Budget Classroom: Underestanding Value Added Tax (VAT)

Budget Classroom: Underestanding Value Added Tax (VAT)

Orbis Economics

Value Added Tax (VAT) is the most important indirect tax levied on SMEs, since it is a part of almost every sale and purchase of goods they make.  VAT related announcements in the recent years have gone hand in hand with overall economic conditions. Since the Indian economy, especially the industrial sector, has seen severe slowdown in 2012-13, SMEs should look keenly at VAT related announcements, since they can impact their costs as well as prices charged.

What is VAT?

VAT is a tax charged at each point of trade in goods. The charge is levied only on the difference between the value of a product and the cost of producing it, so that there is no duplication in tax calculation.
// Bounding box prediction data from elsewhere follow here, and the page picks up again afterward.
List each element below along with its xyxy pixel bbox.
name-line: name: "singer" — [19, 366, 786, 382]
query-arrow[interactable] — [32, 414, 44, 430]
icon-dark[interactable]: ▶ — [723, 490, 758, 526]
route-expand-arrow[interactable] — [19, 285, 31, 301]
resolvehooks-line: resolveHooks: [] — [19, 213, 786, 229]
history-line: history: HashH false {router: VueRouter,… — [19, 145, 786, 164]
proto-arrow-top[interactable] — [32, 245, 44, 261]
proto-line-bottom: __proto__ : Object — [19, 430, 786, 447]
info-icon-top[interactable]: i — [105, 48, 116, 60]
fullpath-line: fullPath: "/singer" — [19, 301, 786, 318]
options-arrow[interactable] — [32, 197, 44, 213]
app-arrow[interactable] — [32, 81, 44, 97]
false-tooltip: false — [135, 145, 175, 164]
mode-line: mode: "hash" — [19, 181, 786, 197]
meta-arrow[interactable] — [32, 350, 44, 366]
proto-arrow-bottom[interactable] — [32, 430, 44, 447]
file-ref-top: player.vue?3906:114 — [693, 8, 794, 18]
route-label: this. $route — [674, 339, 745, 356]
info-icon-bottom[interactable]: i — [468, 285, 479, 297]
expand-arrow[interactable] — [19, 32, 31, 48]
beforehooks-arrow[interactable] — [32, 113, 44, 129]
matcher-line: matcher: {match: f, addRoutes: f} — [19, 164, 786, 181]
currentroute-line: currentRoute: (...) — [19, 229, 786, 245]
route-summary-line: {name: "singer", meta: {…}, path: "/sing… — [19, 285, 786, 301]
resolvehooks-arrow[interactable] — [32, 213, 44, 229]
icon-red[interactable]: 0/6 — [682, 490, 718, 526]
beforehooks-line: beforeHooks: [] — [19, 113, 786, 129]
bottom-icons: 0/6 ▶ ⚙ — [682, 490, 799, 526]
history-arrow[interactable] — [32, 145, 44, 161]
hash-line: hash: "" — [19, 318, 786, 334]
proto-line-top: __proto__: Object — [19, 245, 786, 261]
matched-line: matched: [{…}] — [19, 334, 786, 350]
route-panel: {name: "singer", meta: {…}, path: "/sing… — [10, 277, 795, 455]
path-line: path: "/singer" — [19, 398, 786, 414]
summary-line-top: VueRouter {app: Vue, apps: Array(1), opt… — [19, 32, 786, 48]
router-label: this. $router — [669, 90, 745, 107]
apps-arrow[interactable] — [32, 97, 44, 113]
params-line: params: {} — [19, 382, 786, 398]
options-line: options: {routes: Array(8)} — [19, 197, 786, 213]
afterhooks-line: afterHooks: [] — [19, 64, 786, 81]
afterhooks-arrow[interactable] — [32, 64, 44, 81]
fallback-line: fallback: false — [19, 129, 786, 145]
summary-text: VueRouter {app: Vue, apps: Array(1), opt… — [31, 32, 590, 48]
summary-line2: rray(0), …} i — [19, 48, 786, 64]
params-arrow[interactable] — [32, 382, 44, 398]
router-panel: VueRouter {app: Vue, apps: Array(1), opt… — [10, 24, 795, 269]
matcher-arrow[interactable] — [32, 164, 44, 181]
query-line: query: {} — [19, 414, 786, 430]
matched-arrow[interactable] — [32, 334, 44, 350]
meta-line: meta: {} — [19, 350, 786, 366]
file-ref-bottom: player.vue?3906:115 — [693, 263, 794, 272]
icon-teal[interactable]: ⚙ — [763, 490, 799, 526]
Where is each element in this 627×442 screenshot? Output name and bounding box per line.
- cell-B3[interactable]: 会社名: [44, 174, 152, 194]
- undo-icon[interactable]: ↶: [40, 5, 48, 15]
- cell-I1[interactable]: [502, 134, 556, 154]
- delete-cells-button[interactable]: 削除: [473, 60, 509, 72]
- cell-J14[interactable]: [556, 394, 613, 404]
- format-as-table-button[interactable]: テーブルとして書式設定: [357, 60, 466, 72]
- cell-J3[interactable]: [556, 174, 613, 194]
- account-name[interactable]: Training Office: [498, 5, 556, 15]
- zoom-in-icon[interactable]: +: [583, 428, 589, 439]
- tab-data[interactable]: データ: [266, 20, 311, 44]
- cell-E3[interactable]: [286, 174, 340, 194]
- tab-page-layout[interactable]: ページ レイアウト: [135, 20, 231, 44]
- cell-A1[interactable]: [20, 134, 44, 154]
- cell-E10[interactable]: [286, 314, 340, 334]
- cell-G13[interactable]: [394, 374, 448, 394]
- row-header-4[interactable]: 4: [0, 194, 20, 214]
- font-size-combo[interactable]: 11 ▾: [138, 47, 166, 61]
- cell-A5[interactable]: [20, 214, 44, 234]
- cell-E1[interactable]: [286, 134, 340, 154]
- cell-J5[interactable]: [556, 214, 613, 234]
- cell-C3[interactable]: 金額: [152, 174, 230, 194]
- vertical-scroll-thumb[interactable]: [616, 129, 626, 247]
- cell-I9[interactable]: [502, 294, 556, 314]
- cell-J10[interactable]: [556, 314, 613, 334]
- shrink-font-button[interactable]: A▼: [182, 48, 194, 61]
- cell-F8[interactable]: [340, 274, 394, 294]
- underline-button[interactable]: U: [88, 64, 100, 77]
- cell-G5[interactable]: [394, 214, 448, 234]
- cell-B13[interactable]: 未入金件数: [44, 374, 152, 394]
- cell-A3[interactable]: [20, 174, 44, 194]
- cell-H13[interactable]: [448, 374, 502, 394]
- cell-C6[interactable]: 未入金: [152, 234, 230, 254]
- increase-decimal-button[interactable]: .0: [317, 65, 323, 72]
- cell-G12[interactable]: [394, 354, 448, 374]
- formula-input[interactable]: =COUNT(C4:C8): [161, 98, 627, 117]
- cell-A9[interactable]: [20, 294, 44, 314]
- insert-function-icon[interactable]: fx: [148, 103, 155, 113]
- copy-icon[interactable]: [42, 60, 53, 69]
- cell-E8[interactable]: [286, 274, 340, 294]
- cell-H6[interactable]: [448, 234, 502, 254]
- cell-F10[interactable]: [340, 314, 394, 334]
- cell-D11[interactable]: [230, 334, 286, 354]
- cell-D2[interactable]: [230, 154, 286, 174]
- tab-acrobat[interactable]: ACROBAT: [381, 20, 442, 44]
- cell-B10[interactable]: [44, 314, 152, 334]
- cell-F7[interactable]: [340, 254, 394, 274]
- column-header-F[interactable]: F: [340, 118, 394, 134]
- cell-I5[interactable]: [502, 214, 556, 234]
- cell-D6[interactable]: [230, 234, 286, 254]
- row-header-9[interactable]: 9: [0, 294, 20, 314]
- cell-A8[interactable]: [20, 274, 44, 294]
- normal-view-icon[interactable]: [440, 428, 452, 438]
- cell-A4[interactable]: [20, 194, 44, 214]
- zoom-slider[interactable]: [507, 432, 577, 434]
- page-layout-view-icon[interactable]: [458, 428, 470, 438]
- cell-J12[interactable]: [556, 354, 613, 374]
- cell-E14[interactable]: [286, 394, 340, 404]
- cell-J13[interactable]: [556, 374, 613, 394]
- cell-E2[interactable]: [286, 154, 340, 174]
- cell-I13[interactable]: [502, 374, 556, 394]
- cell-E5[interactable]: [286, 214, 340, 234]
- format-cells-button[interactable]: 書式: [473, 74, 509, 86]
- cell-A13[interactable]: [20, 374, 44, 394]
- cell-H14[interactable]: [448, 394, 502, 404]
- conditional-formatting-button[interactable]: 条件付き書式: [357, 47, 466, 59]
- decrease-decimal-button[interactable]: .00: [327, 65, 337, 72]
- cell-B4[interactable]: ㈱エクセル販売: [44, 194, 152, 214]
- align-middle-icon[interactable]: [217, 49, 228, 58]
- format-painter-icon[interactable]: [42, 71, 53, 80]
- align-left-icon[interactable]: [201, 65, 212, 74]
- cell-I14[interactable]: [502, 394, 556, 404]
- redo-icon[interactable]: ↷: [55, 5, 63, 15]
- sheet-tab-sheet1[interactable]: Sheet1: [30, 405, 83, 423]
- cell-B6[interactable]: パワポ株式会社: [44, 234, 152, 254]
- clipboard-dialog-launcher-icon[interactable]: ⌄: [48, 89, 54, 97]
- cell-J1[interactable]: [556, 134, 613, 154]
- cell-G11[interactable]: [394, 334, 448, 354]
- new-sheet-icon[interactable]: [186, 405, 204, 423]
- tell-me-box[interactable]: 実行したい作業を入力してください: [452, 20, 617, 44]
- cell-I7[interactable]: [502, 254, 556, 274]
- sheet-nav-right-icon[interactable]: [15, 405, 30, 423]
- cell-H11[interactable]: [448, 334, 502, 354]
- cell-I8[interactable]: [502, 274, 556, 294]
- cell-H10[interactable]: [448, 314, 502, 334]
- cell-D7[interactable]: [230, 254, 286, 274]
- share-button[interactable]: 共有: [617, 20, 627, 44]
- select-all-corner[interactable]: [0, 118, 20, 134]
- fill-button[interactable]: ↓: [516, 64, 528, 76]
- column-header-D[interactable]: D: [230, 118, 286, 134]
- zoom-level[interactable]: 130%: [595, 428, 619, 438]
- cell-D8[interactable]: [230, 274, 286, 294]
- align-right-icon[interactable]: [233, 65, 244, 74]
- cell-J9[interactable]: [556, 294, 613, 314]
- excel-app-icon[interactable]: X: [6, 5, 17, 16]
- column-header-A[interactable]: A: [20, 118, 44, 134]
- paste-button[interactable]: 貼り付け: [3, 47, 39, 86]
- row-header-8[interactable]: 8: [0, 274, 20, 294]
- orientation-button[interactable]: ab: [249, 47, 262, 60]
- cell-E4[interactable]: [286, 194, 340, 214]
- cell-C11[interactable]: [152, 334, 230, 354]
Thus, as an SME, you will have to pay VAT when raw material is bought by your business, and you have to charge VAT to your customers or clients when a sale is made. Note that VAT is applicable only on physical products, and not on services. For services, a separate indirect tax, known as the service tax is levied.

How is VAT levied in India?

At the level of the centre, a Central Value Added Tax (CENVAT) or Excise duty is charged, the rate of which was increased to 12% from 10% in the last budget. Then there is the State VAT, which is essentially a sales tax charged by the State Government. State VAT varies across different states, and being a state subject, changes in these are not announced in the Union Budget. As an SME, you should thus watch out for changes to CENVAT in the forthcoming budget.

What are the advantages of VAT for SMEs?

VAT has evolved in India overtime, from the excise duty structure, where taxes were not charged on the “value added” at each stage of production, but on the entire good. As a result, the system led to price increases and double taxation, which has been removed by moving to a VAT structure. As an SME, you can now avail of what is known as the CENVAT credit on the excise duty that needs to be paid, serving a major advantage over the previous structure. The CENVAT credit is essentially a claim for deduction for the VAT already paid on inputs. This lowers your overall costs, not only because you can claim credit but also because the inputs now cost lesser.

What are the disadvantages of VAT for SMEs?

However, VAT still has disadvantages as it is still remains relatively complex since additional duties and surcharges are outside its ambit, state VAT does not always account for CENVAT already charged on goods, CENVAT still does not cover production processes before manufacturing, and since services are taxed separately, it is not always efficient taxation when a production involves both production of a good and service. To resolve this and other issues, a move towards a more comprehensive Goods and Services Tax (GST) is now being planned.